33-64963, 333-47105, 333-47109,
333-47111, 333-90197, 333-41998
UNITED STATES
SECURITIES AND EXCHANGE COMMISSION
Washington, D.C. 20549
Post-Effective Amendment No. 1 to Form S-3 Registration Statement No. 33-64963
Post-Effective Amendment No. 1 to Form S-3 Registration Statement No. 333-47105
Post-Effective Amendment No. 1 to Form S-3 Registration Statement No. 333-47109
Post-Effective Amendment No. 1 to Form S-3 Registration Statement No. 333-47111
Post-Effective Amendment No. 1 to Form S-3 Registration Statement No. 333-90197
Post-Effective Amendment No. 1 to Form S-3 Registration Statement No. 333-41998
UNDER THE SECURITIES ACT OF 1933
Tii Network Technologies, Inc.
(Exact name of registrant as specified in its charter)
Delaware | 66-0328885 | |
(State or other jurisdiction of incorporation or organization) |
(I.R.S. employer identification no.) |
141 Rodeo Drive
Edgewood, New York 11717
(Address of Principal Executive Offices)
Parag Mehta
President
Tii Network Technologies, Inc.
141 Rodeo Drive
Edgewood, New York 11717
(631) 789-5000
(Name, Address and Telephone Number,
including Area Code, of Agent for Service)
Copy to:
Matthew C. Dallett
Edwards Wildman Palmer LLP
111 Huntington Avenue
Boston, Massachusetts 02199-7613
Tel: (617) 239-0100
Indicate by check mark whether the registrant is a large accelerated filer, an accelerated filer, a non-accelerated filer, or a smaller reporting company. See the definitions of “large accelerated filer,” “accelerated filer” and “smaller reporting company” in Rule 12b-2 of the Exchange Act.

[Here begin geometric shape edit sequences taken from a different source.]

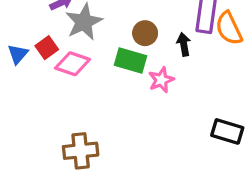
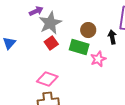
red square: (47, 48) -> (51, 43), moved
pink diamond: (73, 64) -> (47, 79), moved

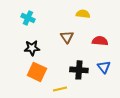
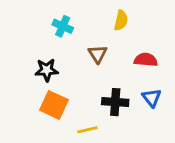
yellow semicircle: (83, 14) -> (121, 20), turned 96
cyan cross: (28, 18) -> (63, 26), moved

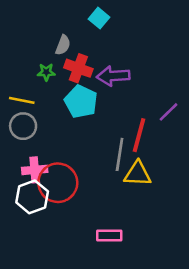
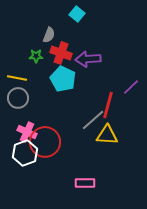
gray line: (120, 154) -> (93, 120), turned 40
pink cross: (35, 170) -> (27, 132), turned 30

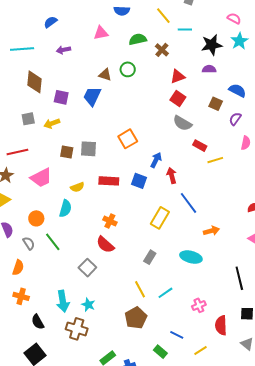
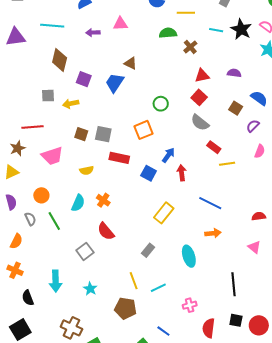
yellow line: (163, 16) -> (186, 13), moved, turned -60
pink triangle: (101, 33) -> (120, 24), moved
black star: (212, 45) -> (241, 29), moved, turned 30
green circle: (128, 69) -> (161, 104), moved
red rectangle: (109, 181) -> (119, 158), moved
blue line: (188, 203) -> (210, 203), moved, turned -35
cyan semicircle: (65, 208) -> (78, 203), moved
orange cross: (110, 221) -> (103, 200), moved
cyan ellipse: (191, 257) -> (189, 256), turned 50
cyan star: (88, 305) -> (90, 289), moved
brown pentagon: (136, 318) -> (125, 308), turned 30
brown cross: (77, 329) -> (71, 328), moved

Large accelerated filer ¨ | Accelerated filer ¨ | Non accelerated filer ¨ | Smaller reporting company x |
(Do not check if a smaller reporting company) |
DEREGISTRATION OF SECURITIES
These Post-Effective Amendments, filed by Tii Network Technologies, Inc., a Delaware corporation (the “Company”), deregister all securities remaining unissued under the following Registration Statements on Form S-3 filed by the Company (the “Registration Statements”) with the U.S. Securities and Exchange Commission (the “SEC”):
· | Registration Statement on Form S-3 (No. 33-64963), filed on December 13, 1995. |
· | Registration Statement on Form S-3 (No. 333-47105), filed on February 27, 1998, as amended by Amendment No. 1, filed on May 15, 1998 and Amendment No. 2, filed on June 1, 1998. |
· | Registration Statement on Form S-3 (No. 333-47109), filed on February 27, 1998, as amended by Amendment No. 1, filed on June 10, 1998 and Amendment No. 2, filed on July 2, 1998. |
· | Registration Statement on Form S-3 (No. 333-47111), filed on February 27, 1998, as amended by Amendment No. 1, filed on June 10, 1998. |
· | Registration Statement on Form S-3 (No. 333-90197), filed on November 3, 1999, as amended by Amendment No. 1, filed on December 23, 1999 and Amendment No. 2, filed on February 1, 2000. |
· | Registration Statement on Form S-3 (No. 333-41998), filed on July 21, 2000, as amended by Amendment No. 1, filed on December 6, 2000. |
On May 13, 2012, the Company entered into an Agreement and Plan of Merger with Kelta, Inc., a Delaware corporation (“Parent”), and Kelta Networks, Inc., a Delaware corporation and wholly owned subsidiary of Parent (“Merger Sub”), providing for, among other things, the merger of Merger Sub with and into the Company (the “Merger”), with the Company continuing as the surviving corporation as a wholly-owned subsidiary of Parent. The Merger became effective on July 31, 2012, pursuant to the Articles of Merger filed with the Secretary of State of the State of Delaware.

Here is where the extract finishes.